■ Required work
Only one stretch of the data below should be repeated: the lines from the line containing "Screenshot is 215x2576." through the line containing "Logistics Logos (124, 2322)", inclusive, exactly as they are.
──────── Extracted entries ────────
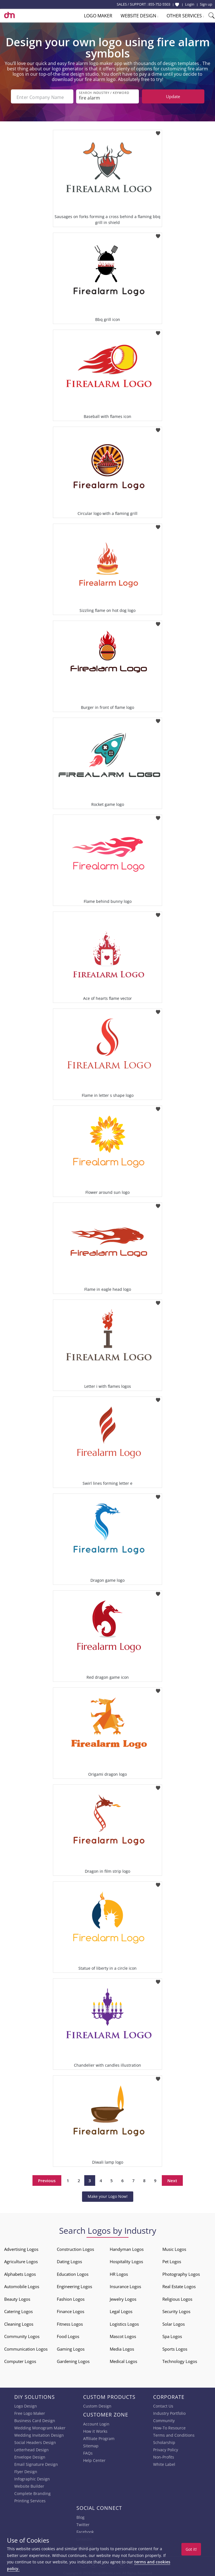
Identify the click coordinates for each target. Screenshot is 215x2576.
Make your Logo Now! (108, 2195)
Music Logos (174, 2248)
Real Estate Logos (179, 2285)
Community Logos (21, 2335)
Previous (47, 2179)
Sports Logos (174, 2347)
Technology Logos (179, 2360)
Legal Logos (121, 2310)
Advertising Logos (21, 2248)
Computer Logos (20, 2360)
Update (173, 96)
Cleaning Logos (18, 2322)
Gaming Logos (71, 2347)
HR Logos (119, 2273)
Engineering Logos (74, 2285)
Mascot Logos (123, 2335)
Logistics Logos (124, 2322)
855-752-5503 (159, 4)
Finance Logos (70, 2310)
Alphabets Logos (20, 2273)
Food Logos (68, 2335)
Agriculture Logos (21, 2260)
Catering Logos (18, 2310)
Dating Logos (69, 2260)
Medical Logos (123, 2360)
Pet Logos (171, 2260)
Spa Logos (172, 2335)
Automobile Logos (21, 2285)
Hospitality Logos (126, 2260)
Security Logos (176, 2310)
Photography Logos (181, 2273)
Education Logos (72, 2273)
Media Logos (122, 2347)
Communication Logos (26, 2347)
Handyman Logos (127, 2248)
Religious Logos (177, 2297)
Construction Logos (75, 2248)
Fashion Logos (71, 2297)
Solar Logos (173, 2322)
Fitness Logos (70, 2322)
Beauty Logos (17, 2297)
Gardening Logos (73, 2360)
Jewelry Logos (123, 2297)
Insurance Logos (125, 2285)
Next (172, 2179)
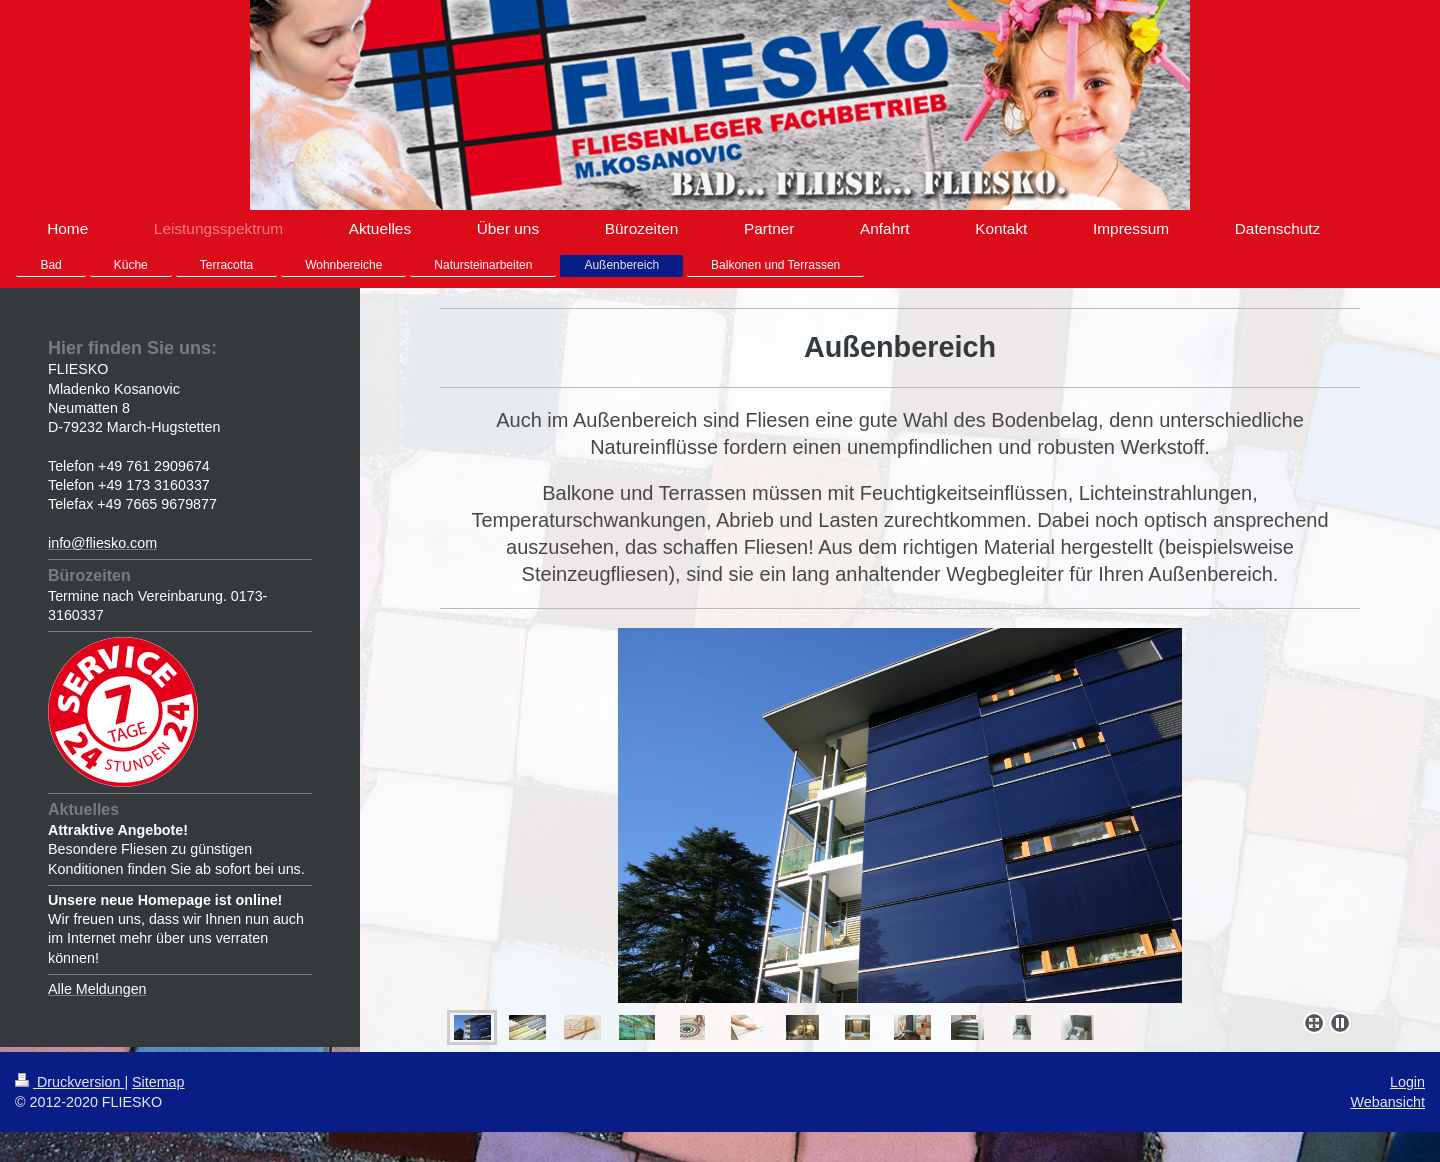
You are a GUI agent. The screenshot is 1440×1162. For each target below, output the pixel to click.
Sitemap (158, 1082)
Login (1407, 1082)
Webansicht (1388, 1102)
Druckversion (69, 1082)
────────
──────── Extracted entries ────────
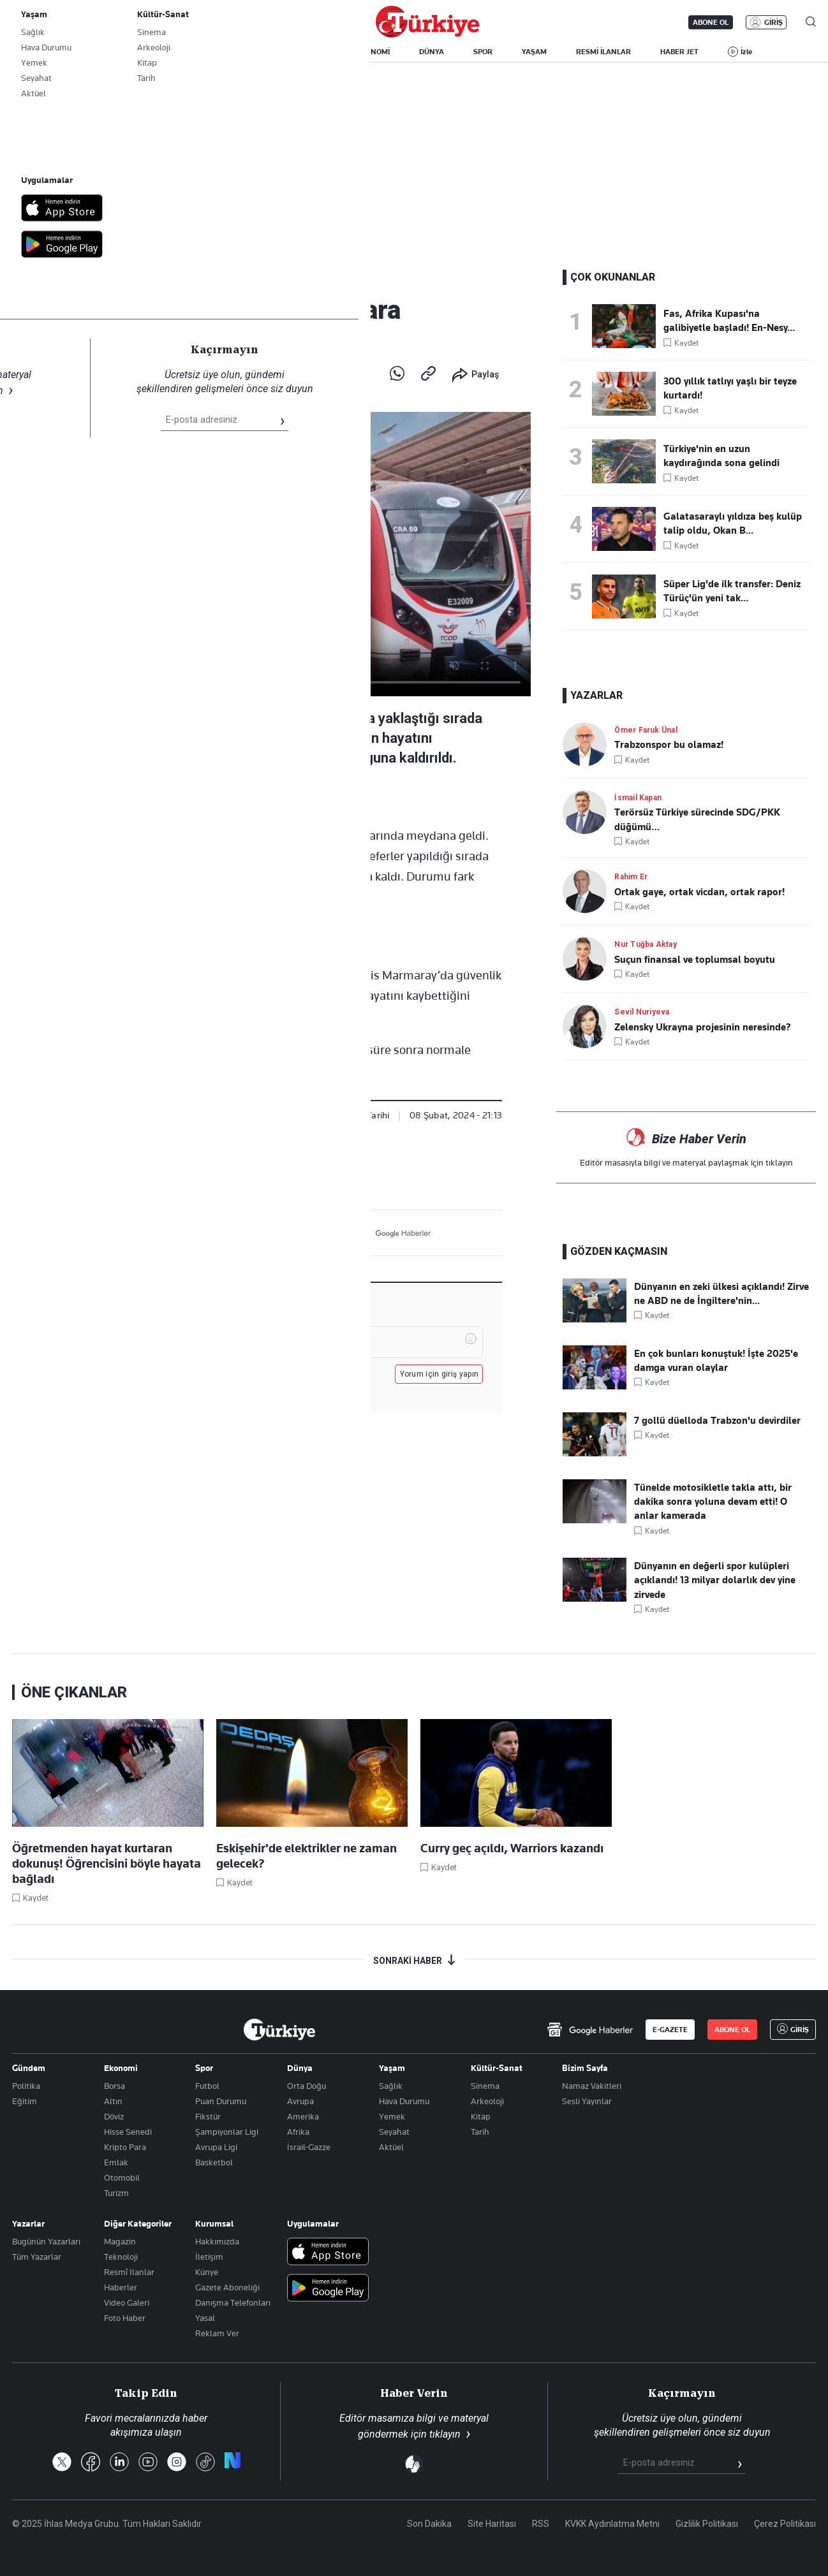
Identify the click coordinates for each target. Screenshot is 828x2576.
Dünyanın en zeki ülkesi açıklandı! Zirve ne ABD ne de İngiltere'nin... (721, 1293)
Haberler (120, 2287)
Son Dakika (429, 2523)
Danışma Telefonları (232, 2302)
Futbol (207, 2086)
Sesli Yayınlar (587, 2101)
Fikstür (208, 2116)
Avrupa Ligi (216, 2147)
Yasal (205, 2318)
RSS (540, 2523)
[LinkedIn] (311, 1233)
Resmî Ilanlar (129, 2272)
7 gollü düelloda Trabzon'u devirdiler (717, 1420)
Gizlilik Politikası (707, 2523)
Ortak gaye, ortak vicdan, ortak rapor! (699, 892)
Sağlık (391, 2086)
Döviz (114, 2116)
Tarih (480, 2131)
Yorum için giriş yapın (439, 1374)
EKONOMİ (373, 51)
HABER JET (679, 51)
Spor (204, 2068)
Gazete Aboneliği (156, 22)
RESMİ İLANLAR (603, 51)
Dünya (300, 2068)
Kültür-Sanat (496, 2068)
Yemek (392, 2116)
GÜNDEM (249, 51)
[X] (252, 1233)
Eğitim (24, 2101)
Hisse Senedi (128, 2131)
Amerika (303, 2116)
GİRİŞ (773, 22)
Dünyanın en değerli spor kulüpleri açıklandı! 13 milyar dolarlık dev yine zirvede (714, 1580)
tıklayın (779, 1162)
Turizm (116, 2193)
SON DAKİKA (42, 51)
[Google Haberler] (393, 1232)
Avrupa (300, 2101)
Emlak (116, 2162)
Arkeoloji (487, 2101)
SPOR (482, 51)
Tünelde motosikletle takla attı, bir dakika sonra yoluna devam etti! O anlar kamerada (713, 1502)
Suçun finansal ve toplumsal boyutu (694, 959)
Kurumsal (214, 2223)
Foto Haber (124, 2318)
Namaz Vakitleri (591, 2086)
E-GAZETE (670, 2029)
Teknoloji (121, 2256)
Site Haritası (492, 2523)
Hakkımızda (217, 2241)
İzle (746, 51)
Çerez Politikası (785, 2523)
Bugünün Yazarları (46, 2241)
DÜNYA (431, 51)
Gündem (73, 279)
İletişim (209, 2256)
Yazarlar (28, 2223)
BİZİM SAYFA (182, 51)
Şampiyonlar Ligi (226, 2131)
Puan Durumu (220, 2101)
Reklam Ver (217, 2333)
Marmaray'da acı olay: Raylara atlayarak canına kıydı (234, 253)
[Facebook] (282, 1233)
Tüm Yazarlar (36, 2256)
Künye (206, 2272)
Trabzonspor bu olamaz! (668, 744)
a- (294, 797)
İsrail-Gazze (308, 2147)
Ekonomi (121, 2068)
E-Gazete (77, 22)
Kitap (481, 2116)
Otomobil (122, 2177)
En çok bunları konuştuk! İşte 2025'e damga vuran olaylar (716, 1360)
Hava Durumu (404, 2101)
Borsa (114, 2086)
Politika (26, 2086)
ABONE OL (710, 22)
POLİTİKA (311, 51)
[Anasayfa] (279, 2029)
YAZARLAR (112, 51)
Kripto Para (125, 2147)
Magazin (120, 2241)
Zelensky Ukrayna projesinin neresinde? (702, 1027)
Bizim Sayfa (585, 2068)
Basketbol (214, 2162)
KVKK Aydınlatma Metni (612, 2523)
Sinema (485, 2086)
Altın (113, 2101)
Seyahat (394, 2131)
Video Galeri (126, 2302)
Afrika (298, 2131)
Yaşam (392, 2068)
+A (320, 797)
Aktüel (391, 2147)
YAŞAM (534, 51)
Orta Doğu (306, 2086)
────────
■ Answer space
Identify the click coordinates for each target. Screenshot is 215x2576.
Make your Logo Now! (108, 2195)
Music Logos (174, 2248)
Real Estate Logos (179, 2285)
Community Logos (21, 2335)
Previous (47, 2179)
Sports Logos (174, 2347)
Technology Logos (179, 2360)
Legal Logos (121, 2310)
Advertising Logos (21, 2248)
Computer Logos (20, 2360)
Update (173, 96)
Cleaning Logos (18, 2322)
Gaming Logos (71, 2347)
HR Logos (119, 2273)
Engineering Logos (74, 2285)
Mascot Logos (123, 2335)
Logistics Logos (124, 2322)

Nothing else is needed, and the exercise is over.